===== SOURCE DATA

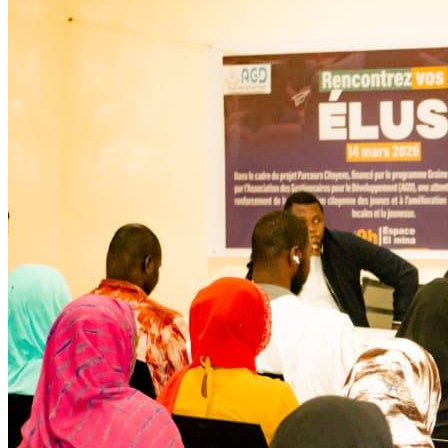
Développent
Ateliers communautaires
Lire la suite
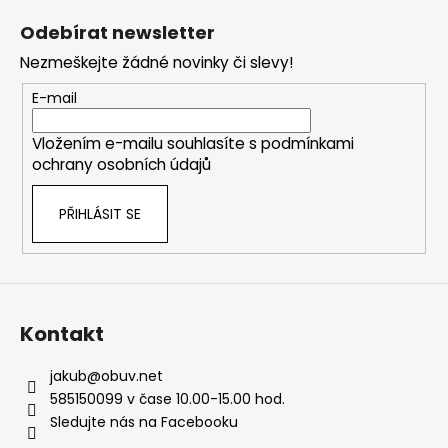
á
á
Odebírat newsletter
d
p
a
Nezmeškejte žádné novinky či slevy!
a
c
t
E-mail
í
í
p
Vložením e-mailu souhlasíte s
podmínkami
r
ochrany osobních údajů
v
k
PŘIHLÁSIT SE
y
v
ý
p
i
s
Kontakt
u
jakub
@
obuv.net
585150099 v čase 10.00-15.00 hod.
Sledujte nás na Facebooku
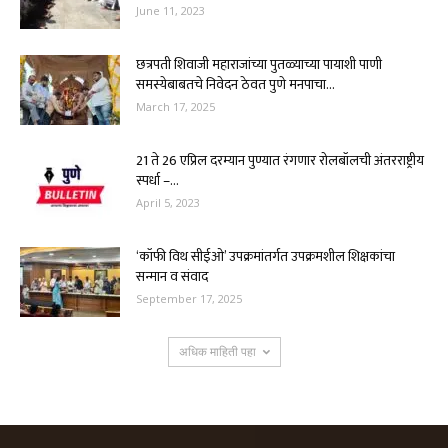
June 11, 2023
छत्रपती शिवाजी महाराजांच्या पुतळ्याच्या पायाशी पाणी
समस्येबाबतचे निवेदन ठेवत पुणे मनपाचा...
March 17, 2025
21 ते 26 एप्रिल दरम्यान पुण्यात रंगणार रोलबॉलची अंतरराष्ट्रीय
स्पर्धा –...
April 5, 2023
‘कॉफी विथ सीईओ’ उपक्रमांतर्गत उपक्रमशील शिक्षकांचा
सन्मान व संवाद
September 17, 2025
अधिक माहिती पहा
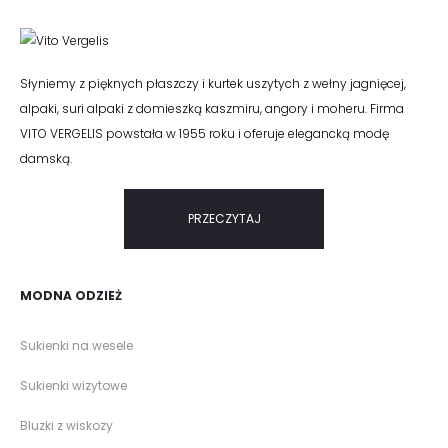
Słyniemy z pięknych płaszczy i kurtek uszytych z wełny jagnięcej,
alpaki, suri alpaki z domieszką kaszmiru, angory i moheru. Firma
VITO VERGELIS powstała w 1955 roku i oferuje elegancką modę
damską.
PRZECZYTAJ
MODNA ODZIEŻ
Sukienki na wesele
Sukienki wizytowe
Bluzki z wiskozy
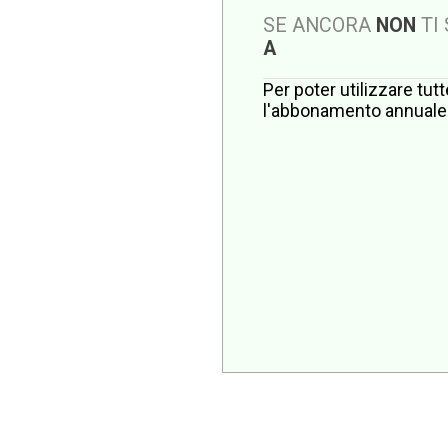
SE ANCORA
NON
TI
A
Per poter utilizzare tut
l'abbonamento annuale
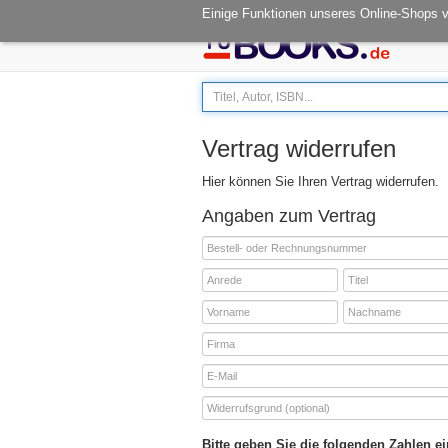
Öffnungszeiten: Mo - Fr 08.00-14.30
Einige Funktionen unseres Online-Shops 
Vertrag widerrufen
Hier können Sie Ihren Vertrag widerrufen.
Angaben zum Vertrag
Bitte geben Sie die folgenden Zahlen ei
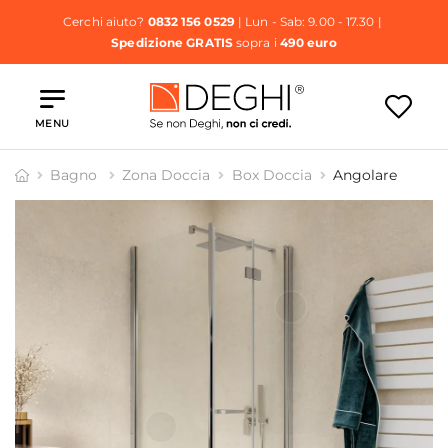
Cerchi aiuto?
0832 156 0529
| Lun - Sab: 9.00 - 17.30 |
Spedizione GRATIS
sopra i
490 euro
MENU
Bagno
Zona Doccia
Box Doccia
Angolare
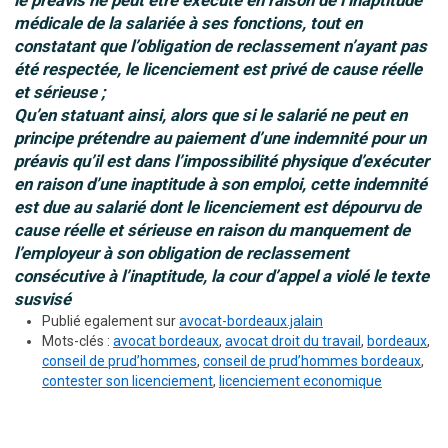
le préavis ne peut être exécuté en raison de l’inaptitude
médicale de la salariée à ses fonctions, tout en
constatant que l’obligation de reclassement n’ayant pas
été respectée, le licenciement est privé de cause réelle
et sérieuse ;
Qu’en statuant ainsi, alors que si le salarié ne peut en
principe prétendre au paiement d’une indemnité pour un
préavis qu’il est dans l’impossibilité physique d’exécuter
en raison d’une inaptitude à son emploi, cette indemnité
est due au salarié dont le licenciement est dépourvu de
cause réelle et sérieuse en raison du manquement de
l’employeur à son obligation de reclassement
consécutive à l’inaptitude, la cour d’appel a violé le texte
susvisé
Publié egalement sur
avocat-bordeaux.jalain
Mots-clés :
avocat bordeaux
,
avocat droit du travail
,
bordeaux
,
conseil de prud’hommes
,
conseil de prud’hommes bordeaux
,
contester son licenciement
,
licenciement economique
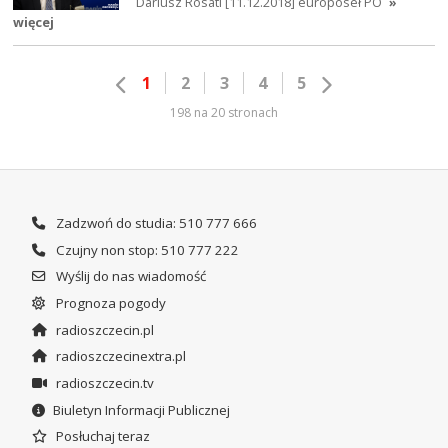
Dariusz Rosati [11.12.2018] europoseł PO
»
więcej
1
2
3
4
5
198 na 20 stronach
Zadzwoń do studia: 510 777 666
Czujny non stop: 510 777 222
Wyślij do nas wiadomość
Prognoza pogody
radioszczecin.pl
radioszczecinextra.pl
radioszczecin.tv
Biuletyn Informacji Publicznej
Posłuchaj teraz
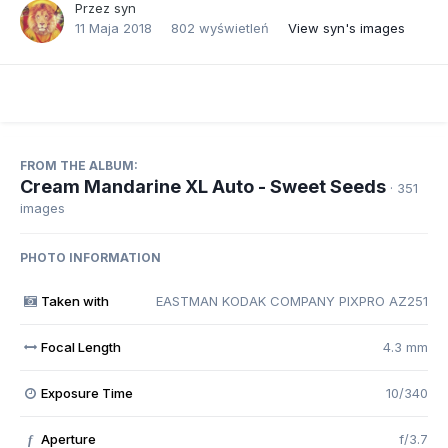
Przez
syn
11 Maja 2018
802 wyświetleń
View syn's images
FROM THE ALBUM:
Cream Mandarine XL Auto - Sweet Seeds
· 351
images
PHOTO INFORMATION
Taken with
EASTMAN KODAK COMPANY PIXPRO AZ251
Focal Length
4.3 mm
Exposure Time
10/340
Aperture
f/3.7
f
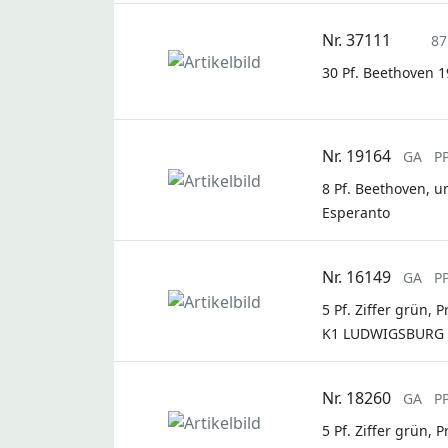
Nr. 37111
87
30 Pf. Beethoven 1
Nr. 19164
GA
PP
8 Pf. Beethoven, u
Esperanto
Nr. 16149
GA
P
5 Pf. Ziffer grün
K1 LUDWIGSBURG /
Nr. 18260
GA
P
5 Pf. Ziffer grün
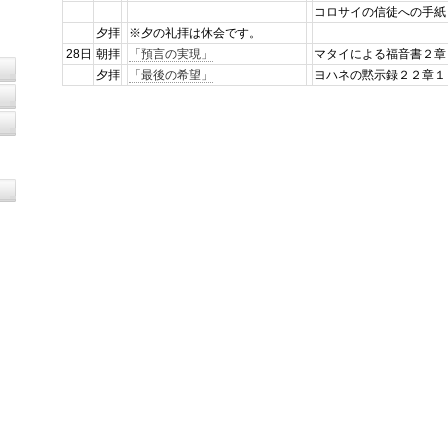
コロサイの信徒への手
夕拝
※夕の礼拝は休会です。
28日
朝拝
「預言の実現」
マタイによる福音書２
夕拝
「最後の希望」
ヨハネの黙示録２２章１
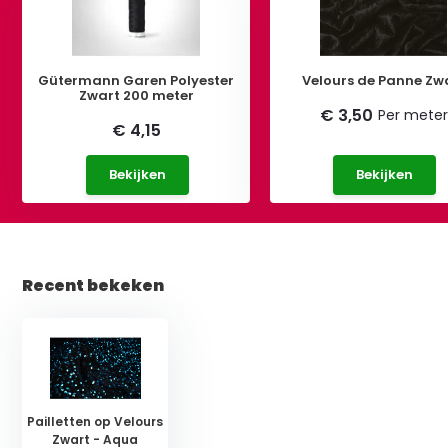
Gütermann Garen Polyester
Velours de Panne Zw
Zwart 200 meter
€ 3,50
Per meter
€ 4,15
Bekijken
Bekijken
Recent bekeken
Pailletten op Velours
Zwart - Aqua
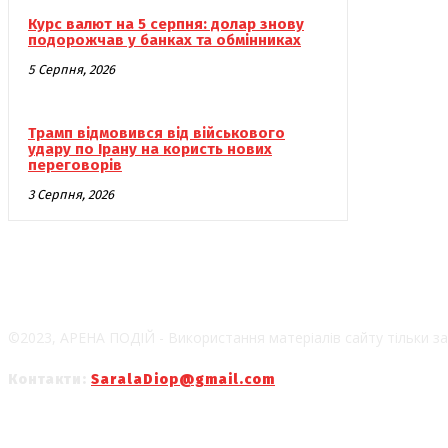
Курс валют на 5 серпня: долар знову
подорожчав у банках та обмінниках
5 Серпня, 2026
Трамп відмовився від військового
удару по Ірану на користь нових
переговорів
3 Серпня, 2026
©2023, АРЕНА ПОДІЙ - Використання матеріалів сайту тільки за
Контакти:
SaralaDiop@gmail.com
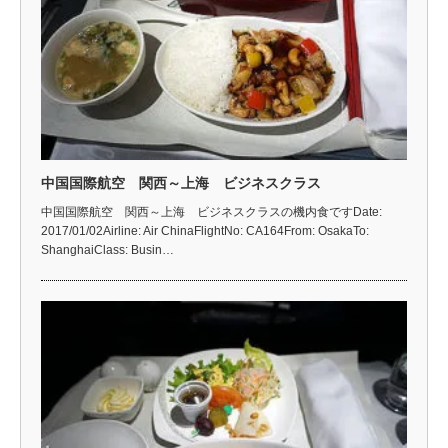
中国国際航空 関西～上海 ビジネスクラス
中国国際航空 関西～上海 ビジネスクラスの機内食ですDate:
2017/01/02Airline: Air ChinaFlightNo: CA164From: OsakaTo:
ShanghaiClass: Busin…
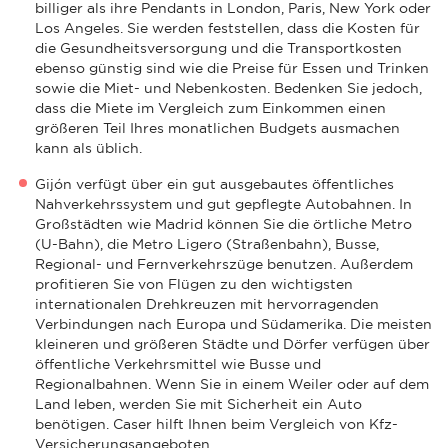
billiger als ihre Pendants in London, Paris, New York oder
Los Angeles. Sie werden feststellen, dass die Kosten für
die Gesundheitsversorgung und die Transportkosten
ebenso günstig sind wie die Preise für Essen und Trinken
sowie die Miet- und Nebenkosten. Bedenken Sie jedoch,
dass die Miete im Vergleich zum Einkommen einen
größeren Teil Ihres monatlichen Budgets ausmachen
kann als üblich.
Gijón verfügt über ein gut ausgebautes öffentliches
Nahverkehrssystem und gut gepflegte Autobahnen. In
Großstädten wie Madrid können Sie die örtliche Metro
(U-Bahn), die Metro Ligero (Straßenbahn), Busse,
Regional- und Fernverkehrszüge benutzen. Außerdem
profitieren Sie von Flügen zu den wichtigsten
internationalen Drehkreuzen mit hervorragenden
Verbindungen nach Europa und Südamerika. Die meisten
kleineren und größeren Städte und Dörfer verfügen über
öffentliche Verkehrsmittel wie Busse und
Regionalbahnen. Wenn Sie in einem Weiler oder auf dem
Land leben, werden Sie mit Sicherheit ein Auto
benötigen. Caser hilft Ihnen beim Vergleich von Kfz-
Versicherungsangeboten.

==========

Take the whole listing above and copy it exactly. Pictures do not go into the copy.

* _SOLUTION TO THIS TASK_:
Développent
Ateliers communautaires
Lire la suite
á
á
Odebírat newsletter
d
p
a
Nezmeškejte žádné novinky či slevy!
a
c
t
E-mail
í
í
p
Vložením e-mailu souhlasíte s
podmínkami
r
ochrany osobních údajů
v
k
PŘIHLÁSIT SE
y
v
ý
p
i
s
Kontakt
u
jakub
@
obuv.net
585150099 v čase 10.00-15.00 hod.
Sledujte nás na Facebooku
June 11, 2023
छत्रपती शिवाजी महाराजांच्या पुतळ्याच्या पायाशी पाणी
समस्येबाबतचे निवेदन ठेवत पुणे मनपाचा...
March 17, 2025
21 ते 26 एप्रिल दरम्यान पुण्यात रंगणार रोलबॉलची अंतरराष्ट्रीय
स्पर्धा –...
April 5, 2023
‘कॉफी विथ सीईओ’ उपक्रमांतर्गत उपक्रमशील शिक्षकांचा
सन्मान व संवाद
September 17, 2025
अधिक माहिती पहा
Słyniemy z pięknych płaszczy i kurtek uszytych z wełny jagnięcej,
alpaki, suri alpaki z domieszką kaszmiru, angory i moheru. Firma
VITO VERGELIS powstała w 1955 roku i oferuje elegancką modę
damską.
PRZECZYTAJ
MODNA ODZIEŻ
Sukienki na wesele
Sukienki wizytowe
Bluzki z wiskozy
SE ANCORA
NON
TI
A
Per poter utilizzare tut
l'abbonamento annuale
Öffnungszeiten: Mo - Fr 08.00-14.30
Einige Funktionen unseres Online-Shops 
Vertrag widerrufen
Hier können Sie Ihren Vertrag widerrufen.
Angaben zum Vertrag
Bitte geben Sie die folgenden Zahlen ei
Cerchi aiuto?
0832 156 0529
| Lun - Sab: 9.00 - 17.30 |
Spedizione GRATIS
sopra i
490 euro
MENU
Bagno
Zona Doccia
Box Doccia
Angolare
le préavis ne peut être exécuté en raison de l’inaptitude
médicale de la salariée à ses fonctions, tout en
constatant que l’obligation de reclassement n’ayant pas
été respectée, le licenciement est privé de cause réelle
et sérieuse ;
Qu’en statuant ainsi, alors que si le salarié ne peut en
principe prétendre au paiement d’une indemnité pour un
préavis qu’il est dans l’impossibilité physique d’exécuter
en raison d’une inaptitude à son emploi, cette indemnité
est due au salarié dont le licenciement est dépourvu de
cause réelle et sérieuse en raison du manquement de
l’employeur à son obligation de reclassement
consécutive à l’inaptitude, la cour d’appel a violé le texte
susvisé
Publié egalement sur
avocat-bordeaux.jalain
Mots-clés :
avocat bordeaux
,
avocat droit du travail
,
bordeaux
,
conseil de prud’hommes
,
conseil de prud’hommes bordeaux
,
contester son licenciement
,
licenciement economique
Dariusz Rosati [11.12.2018] europoseł PO
»
więcej
1
2
3
4
5
198 na 20 stronach
Zadzwoń do studia: 510 777 666
Czujny non stop: 510 777 222
Wyślij do nas wiadomość
Prognoza pogody
radioszczecin.pl
radioszczecinextra.pl
radioszczecin.tv
Biuletyn Informacji Publicznej
Posłuchaj teraz
Przez
syn
11 Maja 2018
802 wyświetleń
View syn's images
FROM THE ALBUM:
Cream Mandarine XL Auto - Sweet Seeds
· 351
images
PHOTO INFORMATION
Taken with
EASTMAN KODAK COMPANY PIXPRO AZ251
Focal Length
4.3 mm
Exposure Time
10/340
Aperture
f/3.7
f
Nr. 37111
87
30 Pf. Beethoven 1
Nr. 19164
GA
PP
8 Pf. Beethoven, u
Esperanto
Nr. 16149
GA
P
5 Pf. Ziffer grün
K1 LUDWIGSBURG /
Nr. 18260
GA
P
5 Pf. Ziffer grün
コロサイの信徒への手
夕拝
※夕の礼拝は休会です。
28日
朝拝
「預言の実現」
マタイによる福音書２
夕拝
「最後の希望」
ヨハネの黙示録２２章１
Gütermann Garen Polyester
Velours de Panne Zw
Zwart 200 meter
€ 3,50
Per meter
€ 4,15
Bekijken
Bekijken
Recent bekeken
Pailletten op Velours
Zwart - Aqua
Курс валют на 5 серпня: долар знову
подорожчав у банках та обмінниках
5 Серпня, 2026
Трамп відмовився від військового
удару по Ірану на користь нових
переговорів
3 Серпня, 2026
©2023, АРЕНА ПОДІЙ - Використання матеріалів сайту тільки за
Контакти:
SaralaDiop@gmail.com
中国国際航空 関西～上海 ビジネスクラス
中国国際航空 関西～上海 ビジネスクラスの機内食ですDate:
2017/01/02Airline: Air ChinaFlightNo: CA164From: OsakaTo:
ShanghaiClass: Busin…
billiger als ihre Pendants in London, Paris, New York oder
Los Angeles. Sie werden feststellen, dass die Kosten für
die Gesundheitsversorgung und die Transportkosten
ebenso günstig sind wie die Preise für Essen und Trinken
sowie die Miet- und Nebenkosten. Bedenken Sie jedoch,
dass die Miete im Vergleich zum Einkommen einen
größeren Teil Ihres monatlichen Budgets ausmachen
kann als üblich.
Gijón verfügt über ein gut ausgebautes öffentliches
Nahverkehrssystem und gut gepflegte Autobahnen. In
Großstädten wie Madrid können Sie die örtliche Metro
(U-Bahn), die Metro Ligero (Straßenbahn), Busse,
Regional- und Fernverkehrszüge benutzen. Außerdem
profitieren Sie von Flügen zu den wichtigsten
internationalen Drehkreuzen mit hervorragenden
Verbindungen nach Europa und Südamerika. Die meisten
kleineren und größeren Städte und Dörfer verfügen über
öffentliche Verkehrsmittel wie Busse und
Regionalbahnen. Wenn Sie in einem Weiler oder auf dem
Land leben, werden Sie mit Sicherheit ein Auto
benötigen. Caser hilft Ihnen beim Vergleich von Kfz-
Versicherungsangeboten.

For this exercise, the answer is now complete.